- [Task brief] Please state how many lines below include the word "input"; the reply should be the number only.

+++

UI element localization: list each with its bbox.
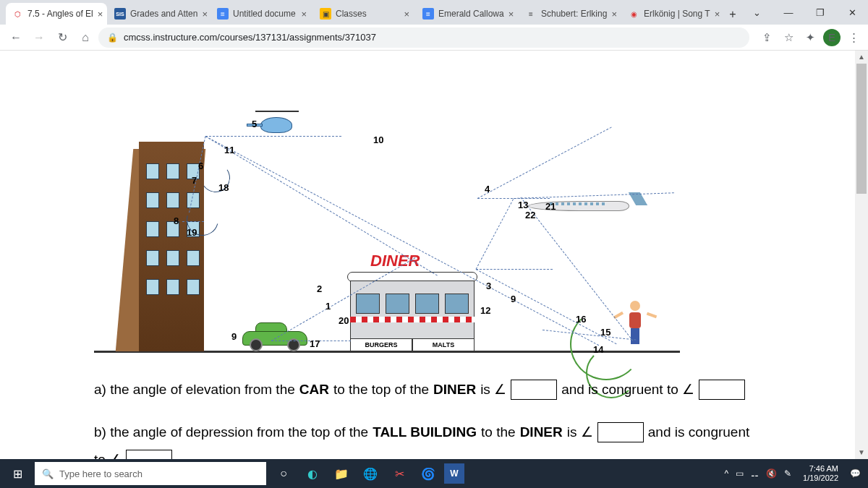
- tab-title: Classes: [336, 9, 367, 19]
- cortana-icon[interactable]: ○: [271, 461, 297, 487]
- maximize-icon[interactable]: ❐: [804, 7, 836, 18]
- question-a: a) the angle of elevation from the CAR t…: [94, 380, 826, 401]
- scroll-down-icon[interactable]: ▼: [855, 446, 868, 459]
- answer-input-a2[interactable]: [699, 380, 745, 400]
- close-icon[interactable]: ×: [504, 9, 514, 20]
- start-button[interactable]: ⊞: [0, 459, 35, 488]
- close-icon[interactable]: ×: [93, 9, 103, 20]
- tab[interactable]: ≡ Schubert: Erlking ×: [519, 3, 621, 25]
- lock-icon: 🔒: [107, 33, 118, 43]
- minimize-icon[interactable]: —: [773, 7, 804, 18]
- chevron-down-icon[interactable]: ⌄: [741, 7, 773, 18]
- label-12: 12: [480, 305, 490, 316]
- extension-icon[interactable]: ✦: [801, 31, 819, 44]
- label-6: 6: [198, 160, 203, 171]
- word-icon[interactable]: W: [444, 463, 464, 484]
- battery-icon[interactable]: ▭: [736, 468, 744, 479]
- tab[interactable]: ◉ Erlkönig | Song T ×: [622, 3, 723, 25]
- star-icon[interactable]: ☆: [780, 31, 797, 44]
- favicon-icon: ≡: [217, 8, 229, 20]
- close-icon[interactable]: ×: [197, 9, 208, 20]
- notifications-icon[interactable]: 💬: [850, 468, 861, 479]
- tall-building: [110, 127, 211, 351]
- answer-input-a1[interactable]: [511, 380, 557, 400]
- tab-bar: ⬡ 7.5 - Angles of El × SIS Grades and At…: [0, 0, 868, 25]
- close-icon[interactable]: ×: [607, 9, 617, 20]
- forward-button[interactable]: →: [29, 27, 49, 48]
- menu-malts: MALTS: [412, 338, 475, 351]
- label-7: 7: [192, 175, 197, 186]
- favicon-icon: ≡: [525, 8, 537, 20]
- tab[interactable]: ≡ Untitled docume ×: [211, 3, 312, 25]
- label-15: 15: [600, 327, 610, 338]
- favicon-icon: ▣: [320, 8, 331, 20]
- question-b: b) the angle of depression from the top …: [94, 422, 826, 443]
- favicon-icon: ⬡: [12, 8, 23, 20]
- label-4: 4: [485, 184, 490, 194]
- taskbar: ⊞ 🔍 Type here to search ○ ◐ 📁 🌐 ✂ 🌀 W ^ …: [0, 459, 868, 488]
- snip-icon[interactable]: ✂: [386, 461, 412, 487]
- search-placeholder: Type here to search: [59, 468, 142, 479]
- search-box[interactable]: 🔍 Type here to search: [35, 462, 266, 485]
- label-17: 17: [310, 338, 320, 349]
- label-19: 19: [187, 227, 197, 238]
- tab[interactable]: SIS Grades and Atten ×: [109, 3, 210, 25]
- tab-title: 7.5 - Angles of El: [27, 9, 93, 19]
- label-5: 5: [252, 119, 257, 129]
- close-icon[interactable]: ×: [297, 9, 307, 20]
- chrome-icon[interactable]: 🌐: [357, 461, 383, 487]
- menu-burgers: BURGERS: [350, 338, 412, 351]
- edge-icon[interactable]: ◐: [299, 461, 326, 487]
- question-b-cont: to ∠: [94, 450, 826, 459]
- tab-title: Grades and Atten: [130, 9, 197, 19]
- diagram: DINER BURGERS MALTS: [94, 113, 680, 359]
- label-20: 20: [339, 315, 349, 326]
- label-2: 2: [317, 283, 322, 294]
- explorer-icon[interactable]: 📁: [328, 461, 354, 487]
- back-button[interactable]: ←: [6, 27, 26, 48]
- close-icon[interactable]: ×: [399, 9, 409, 20]
- diner: DINER BURGERS MALTS: [347, 272, 477, 351]
- home-button[interactable]: ⌂: [75, 27, 95, 48]
- label-14: 14: [593, 344, 603, 355]
- tab[interactable]: ≡ Emerald Callowa ×: [417, 3, 518, 25]
- answer-input-b2[interactable]: [126, 450, 172, 459]
- favicon-icon: SIS: [114, 8, 126, 20]
- scrollbar[interactable]: ▲ ▼: [855, 51, 868, 459]
- label-21: 21: [545, 201, 556, 212]
- toolbar: ← → ↻ ⌂ 🔒 cmcss.instructure.com/courses/…: [0, 25, 868, 51]
- close-icon[interactable]: ✕: [836, 7, 868, 18]
- scroll-thumb[interactable]: [856, 64, 867, 194]
- scroll-up-icon[interactable]: ▲: [855, 51, 868, 64]
- label-8: 8: [174, 215, 179, 226]
- tab-active[interactable]: ⬡ 7.5 - Angles of El ×: [6, 3, 107, 25]
- volume-icon[interactable]: 🔇: [766, 468, 777, 479]
- close-icon[interactable]: ×: [710, 9, 720, 20]
- menu-icon[interactable]: ⋮: [845, 31, 862, 44]
- label-16: 16: [576, 314, 586, 325]
- answer-input-b1[interactable]: [597, 422, 644, 442]
- label-9a: 9: [231, 331, 237, 342]
- share-icon[interactable]: ⇪: [758, 31, 775, 44]
- url-bar[interactable]: 🔒 cmcss.instructure.com/courses/137131/a…: [98, 27, 749, 48]
- new-tab-button[interactable]: +: [725, 4, 741, 25]
- search-icon: 🔍: [42, 468, 54, 479]
- profile-avatar[interactable]: E: [823, 29, 841, 46]
- clock[interactable]: 7:46 AM 1/19/2022: [799, 464, 843, 483]
- label-10: 10: [373, 134, 383, 145]
- tab-title: Schubert: Erlking: [541, 9, 607, 19]
- window-controls: ⌄ — ❐ ✕: [741, 0, 868, 25]
- reload-button[interactable]: ↻: [52, 27, 72, 48]
- app-icon[interactable]: 🌀: [415, 461, 441, 487]
- label-1: 1: [326, 301, 331, 312]
- pen-icon[interactable]: ✎: [784, 468, 791, 479]
- tab-title: Emerald Callowa: [438, 9, 504, 19]
- wifi-icon[interactable]: ⚋: [751, 468, 759, 479]
- url-text: cmcss.instructure.com/courses/137131/ass…: [124, 32, 376, 43]
- label-22: 22: [525, 210, 535, 221]
- label-11: 11: [224, 145, 234, 155]
- favicon-icon: ◉: [628, 8, 639, 20]
- system-tray: ^ ▭ ⚋ 🔇 ✎ 7:46 AM 1/19/2022 💬: [724, 464, 868, 483]
- tab[interactable]: ▣ Classes ×: [314, 3, 415, 25]
- tray-chevron-icon[interactable]: ^: [724, 468, 728, 479]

+++

- [Exercise response] 4